# Your objective:
A word-for-word copy of the data, with no images, is the required answer.

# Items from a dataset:

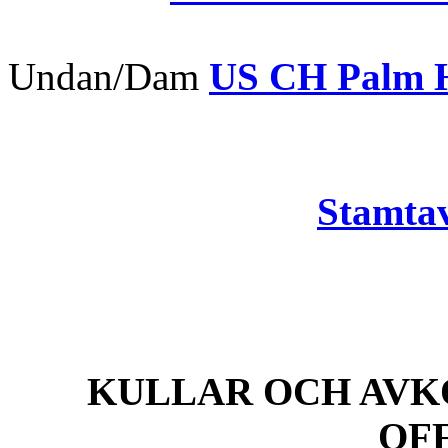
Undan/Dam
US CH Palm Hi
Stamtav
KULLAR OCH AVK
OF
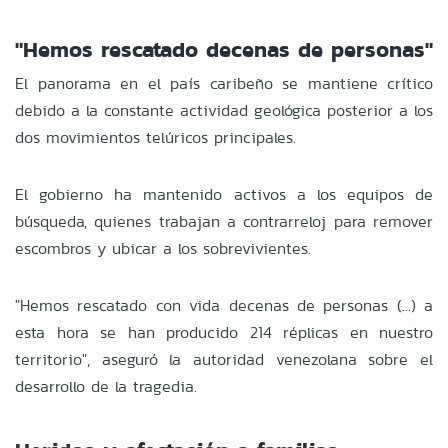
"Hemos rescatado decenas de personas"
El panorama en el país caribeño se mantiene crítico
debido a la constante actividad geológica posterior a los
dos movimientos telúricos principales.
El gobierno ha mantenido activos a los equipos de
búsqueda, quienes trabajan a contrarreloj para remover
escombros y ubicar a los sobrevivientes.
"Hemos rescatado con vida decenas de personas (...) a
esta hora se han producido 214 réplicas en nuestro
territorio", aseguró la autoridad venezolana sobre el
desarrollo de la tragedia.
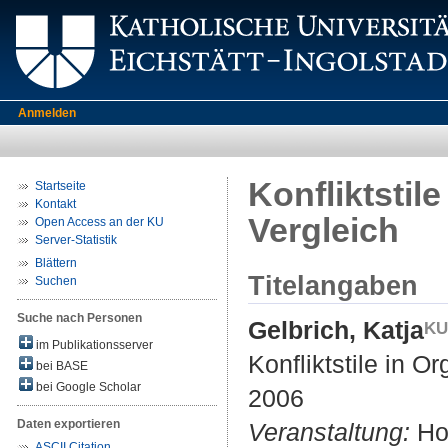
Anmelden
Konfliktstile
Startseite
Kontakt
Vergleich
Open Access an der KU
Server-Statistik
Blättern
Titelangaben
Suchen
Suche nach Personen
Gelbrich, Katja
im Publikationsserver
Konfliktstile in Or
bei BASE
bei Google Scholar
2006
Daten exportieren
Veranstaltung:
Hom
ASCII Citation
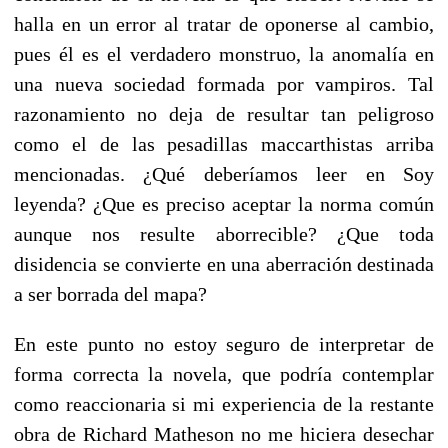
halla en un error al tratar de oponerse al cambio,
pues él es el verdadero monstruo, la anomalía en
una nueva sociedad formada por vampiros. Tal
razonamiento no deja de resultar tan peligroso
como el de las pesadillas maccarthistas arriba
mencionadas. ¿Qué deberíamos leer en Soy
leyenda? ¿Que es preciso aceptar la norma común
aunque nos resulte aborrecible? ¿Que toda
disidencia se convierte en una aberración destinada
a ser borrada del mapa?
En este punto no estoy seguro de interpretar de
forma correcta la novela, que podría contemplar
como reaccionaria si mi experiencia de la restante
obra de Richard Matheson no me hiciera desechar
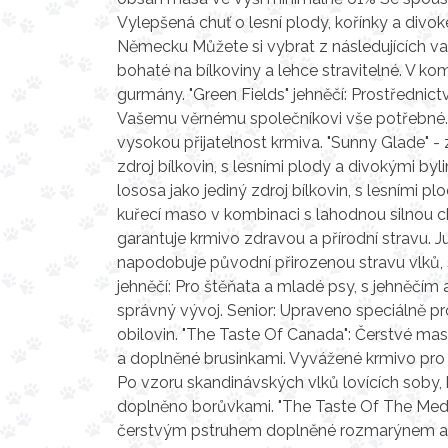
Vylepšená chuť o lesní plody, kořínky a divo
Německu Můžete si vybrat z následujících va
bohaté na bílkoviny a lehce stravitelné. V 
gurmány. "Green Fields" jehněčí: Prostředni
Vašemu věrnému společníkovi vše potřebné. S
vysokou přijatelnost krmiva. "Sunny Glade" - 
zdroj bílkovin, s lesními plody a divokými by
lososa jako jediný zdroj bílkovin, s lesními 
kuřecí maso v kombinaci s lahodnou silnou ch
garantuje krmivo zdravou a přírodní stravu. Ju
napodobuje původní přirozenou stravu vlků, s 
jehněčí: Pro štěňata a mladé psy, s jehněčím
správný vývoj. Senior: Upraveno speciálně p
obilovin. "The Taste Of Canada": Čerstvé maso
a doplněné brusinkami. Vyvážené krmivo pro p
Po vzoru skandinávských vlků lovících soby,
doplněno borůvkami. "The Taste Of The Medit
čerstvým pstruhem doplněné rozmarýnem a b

# Solution:
Undan/Dam
US CH Palm Hi
Stamtav
KULLAR OCH AVK
OF
"Hemos rescatado decenas de personas"
El panorama en el país caribeño se mantiene crítico
debido a la constante actividad geológica posterior a los
dos movimientos telúricos principales.
El gobierno ha mantenido activos a los equipos de
búsqueda, quienes trabajan a contrarreloj para remover
escombros y ubicar a los sobrevivientes.
"Hemos rescatado con vida decenas de personas (...) a
esta hora se han producido 214 réplicas en nuestro
territorio", aseguró la autoridad venezolana sobre el
desarrollo de la tragedia.
Anmelden
Konfliktstile
Startseite
Kontakt
Vergleich
Open Access an der KU
Server-Statistik
Blättern
Titelangaben
Suchen
Suche nach Personen
Gelbrich, Katja
im Publikationsserver
Konfliktstile in Or
bei BASE
bei Google Scholar
2006
Daten exportieren
Veranstaltung:
Hom
ASCII Citation
halla en un error al tratar de oponerse al cambio,
pues él es el verdadero monstruo, la anomalía en
una nueva sociedad formada por vampiros. Tal
razonamiento no deja de resultar tan peligroso
como el de las pesadillas maccarthistas arriba
mencionadas. ¿Qué deberíamos leer en Soy
leyenda? ¿Que es preciso aceptar la norma común
aunque nos resulte aborrecible? ¿Que toda
disidencia se convierte en una aberración destinada
a ser borrada del mapa?
En este punto no estoy seguro de interpretar de
forma correcta la novela, que podría contemplar
como reaccionaria si mi experiencia de la restante
obra de Richard Matheson no me hiciera desechar
Vylepšená chuť o lesní plody, kořínky a divo
Německu Můžete si vybrat z následujících va
bohaté na bílkoviny a lehce stravitelné. V 
gurmány. "Green Fields" jehněčí: Prostředni
Vašemu věrnému společníkovi vše potřebné. S
vysokou přijatelnost krmiva. "Sunny Glade" - 
zdroj bílkovin, s lesními plody a divokými by
lososa jako jediný zdroj bílkovin, s lesními 
kuřecí maso v kombinaci s lahodnou silnou ch
garantuje krmivo zdravou a přírodní stravu. Ju
napodobuje původní přirozenou stravu vlků, s 
jehněčí: Pro štěňata a mladé psy, s jehněčím
správný vývoj. Senior: Upraveno speciálně p
obilovin. "The Taste Of Canada": Čerstvé maso
a doplněné brusinkami. Vyvážené krmivo pro p
Po vzoru skandinávských vlků lovících soby,
doplněno borůvkami. "The Taste Of The Medit
čerstvým pstruhem doplněné rozmarýnem a b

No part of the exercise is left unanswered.